The strategy also strengthens the role of the Disclosure and Barring Service (DBS) to ensure anyone with a conviction or civil order for terrorist or extremist activity is automatically banned from working with children and vulnerable people in the same way as individuals convicted of sexual offenses against children.
Around 5,000 children were in institutions affected by the Trojan Horse plot, where extremists gained control of several schools in Birmingham. Separate barred lists are maintained for work with children and work with adults.
The UK government is investing £5 million this year to build a national network of grassroots organizations to challenge all forms of extremist ideology.
At the heart of the new strategy is a partnership approach to strengthen community resilience and promote a coalition to speak out, challenge and ultimately defeat extremism.
The new funding, initially for this fiscal year, will be dedicated to providing direct and in-kind practical support to groups to expand the reach and scale of their work to confront extremism, and develop credible alternative narratives to the dangerous views propagated by extremists. This could include social media training, technical assistance to enable a small charity to set up a website, and targeting funding for specific projects.
“We need to systematically confront and challenge extremism and the ideologies that underpin it, exposing the lies and the destructive consequences it leaves in its wake,” Cameron pledged. “We have to stop it at the start – stop this seed of hatred even being planted in people’s minds and cut off the oxygen it needs to grow.”
The new strategy also further develops the partnership between industry, police and government to remove terrorist and extremist material online, building on the successful joint industry, government and police work to take down child abuse images online.

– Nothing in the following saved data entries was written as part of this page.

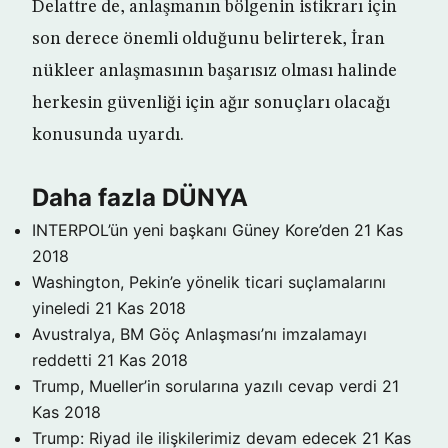
Delattre de, anlaşmanın bölgenin istikrarı için
son derece önemli olduğunu belirterek, İran
nükleer anlaşmasının başarısız olması halinde
herkesin güvenliği için ağır sonuçları olacağı
konusunda uyardı.
Daha fazla DÜNYA
INTERPOL’ün yeni başkanı Güney Kore’den
21 Kas
2018
Washington, Pekin’e yönelik ticari suçlamalarını
yineledi
21 Kas 2018
Avustralya, BM Göç Anlaşması’nı imzalamayı
reddetti
21 Kas 2018
Trump, Mueller’in sorularına yazılı cevap verdi
21
Kas 2018
Trump: Riyad ile ilişkilerimiz devam edecek
21 Kas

The past 18 months has seen a big change in the way extremists use the Internet to target their radical ideology directly at youth. According to recent research from the Quilliam Foundation, previously reported by Homeland Security Today, ISIS produces 38 unique pieces of high-quality propaganda every day which is then disseminated widely by a network of thousands of ISIS supporters and sympathizers all over the world. And extremists are increasingly using the Internet to inspire radicalizers to groom new recruits through online peer-to-peer relationships.
Announcing the new strategy, Home Secretary Theresa May said the rise of ISIS is particularly alarming, driven in part by their sophisticated use of the Internet and social media. “But,” she said, “the threat posed by extremists is not limited to violence, nor to Islamist extremism. The rise of neo-Nazi groups, and the increase in antisemitic and anti-Muslim hatred is deeply concerning.”
“Where non-violent extremism goes unchallenged, the values that bind our society together fragment," she stated. "Women’s rights are eroded, intolerance and bigotry become normalized, minorities are targeted and communities become separated from the mainstream.”
“Such behavior cannot go uncontested,” May concluded. “We will systematically confront and challenge extremist ideology, exposing it for the lie it is. And we will thwart its destructive consequences. We will disrupt all those who seek to spread hate and we will prosecute all those who break the law. But most importantly of all, we will stand up for all those who know that in Britain we are stronger together. Because when we join up all the voices of those who want to defeat extremism, they are louder and more powerful than the voices of those who seek to divide us.”
In recent days, videos taken on mobile phones on London public transport have flooded social media. The videos show passengers verbally assaulting and threatening to physically assault co-passengers perceived to be Muslims. At least one arrest was made as a result of the videos. Successfully confronting Islamophopbia could be the UK government’s greatest weapon in fighting Islamic extremism.